How have I computed the integral $\int \sin^{3}(3x)\cos(3x)\,dx$ incorrectly? $\displaystyle \int \sin^{3}(3x)\cos(3x)\,dx $
$u = 3x  $
$du = 3\,dx  $
$3\displaystyle\int \sin^{3}(u)\cos(u)\,du$
$3\displaystyle\int \sin^{2}(u)\sin(u)\cos(u)\,du$
$3\displaystyle\int (1 - \cos^{2}(u))\sin(u)\cos(u)\,du$
$v = \cos(u)$
$dv = -\sin(u)\,du  $
$3\displaystyle\int (1 - v^{2})(-1)v\,dv$
$ 3\displaystyle\int (-v + v^{3})\,dv$
$ 3\left[-\frac{v^{2}}{2} + \frac{v^{4}}{4}\right]$
$3\left[ -\frac{\cos^{3}{3x}}{2} + \frac{\cos^{4}(3x)}{4}\right] $
$= -3 \frac{\cos^{2}(3x)}{2} + 3\frac{\cos^{4}(3x)}{4} + C$
wolfram states this as incorrect, what have I done wrong?
Thank you
 A: You determined $du=3\,dx$, but substituted $dx = 3\,du$.  So your answer is off by a factor of nine.
$$
\int \sin^3(3x) \cos(3x)\,dx = \int \sin^3(u) \cos(u)\cdot \frac{1}{3}\,du
= \frac{1}{3}\int \sin^3(u) \cos(u)\,du
$$
Then proceed as you did.  You'll get 
$$
\int \sin^3(3x) \cos(3x)\,dx =- \frac{1}{6} \cos^2(3x) -\frac{1}{12}\cos^4(3x)+C
$$
The other answers are suggesting substituting $u=\sin(3x)$ in one fell swoop.  Then $du = 3 \cos(3x)\,dx$, so
$$
\int \sin^3(3x) \cos(3x)\,dx = \frac{1}{3}\int u^3\,du = \frac{1}{3}\cdot\frac{1}{4}u^4 + C = \frac{1}{12}\sin^4(3x)+C
$$
Both are correct, although the second solution is more compact and concise.  In the comments you asked if the two are “equivalent.” Yes, but only in the antiderivative sense.  Using the trig identities:
\begin{align*}
    - \frac{1}{6}\cos^2(3x) + \frac{1}{12}\cos^4(3x)

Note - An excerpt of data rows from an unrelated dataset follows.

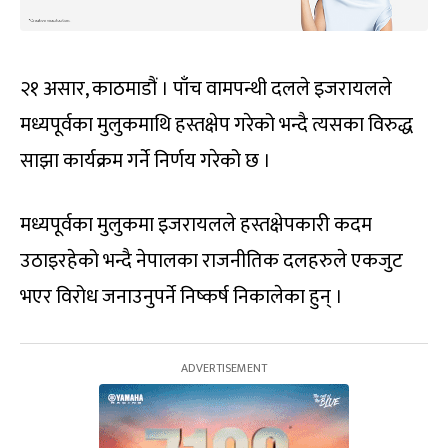
२१ असार, काठमाडौं । पाँच वामपन्थी दलले इजरायलले
मध्यपूर्वका मुलुकमाथि हस्तक्षेप गरेको भन्दै त्यसका विरुद्ध
साझा कार्यक्रम गर्ने निर्णय गरेको छ ।
मध्यपूर्वका मुलुकमा इजरायलले हस्तक्षेपकारी कदम
उठाइरहेको भन्दै नेपालका राजनीतिक दलहरुले एकजुट
भएर विरोध जनाउनुपर्ने निष्कर्ष निकालेका हुन् ।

    &= \frac{1}{12}\cos^2(3x)\left(\cos^2(3x) - 2\right) \\
    &= \frac{1}{12}\left(1-\sin^2(3x)\right)\left(1-\sin^2(3x)-2\right) \\
    &= \frac{1}{12}\left(1-\sin^2(3x)\right)\left(-1-\sin^2(3x)\right) \\
    &= \frac{1}{12}\left(\sin^2(3x)-1\right)\left(\sin^2(3x)+1\right) \\
    &= \frac{1}{12}\left(\sin^4(3x)-1\right) = \frac{1}{12}\sin^4(3x) - \frac{1}{12}
\end{align*}
You can see the two antiderivatives differ by a constant.

A: HINT:
Why are you making things complicated unnecessarily
Just set  $\sin ax=u$  for $$\int\sin^max\cos^{2n+1}ax\ dx$$
A: Your mistake is $dx = \frac 13 du$. So instead multiplying by $3$, multiply by $\frac13$.
Alternative -
I think if you put $\cos 3x$ as $u$. That is much easy to solve.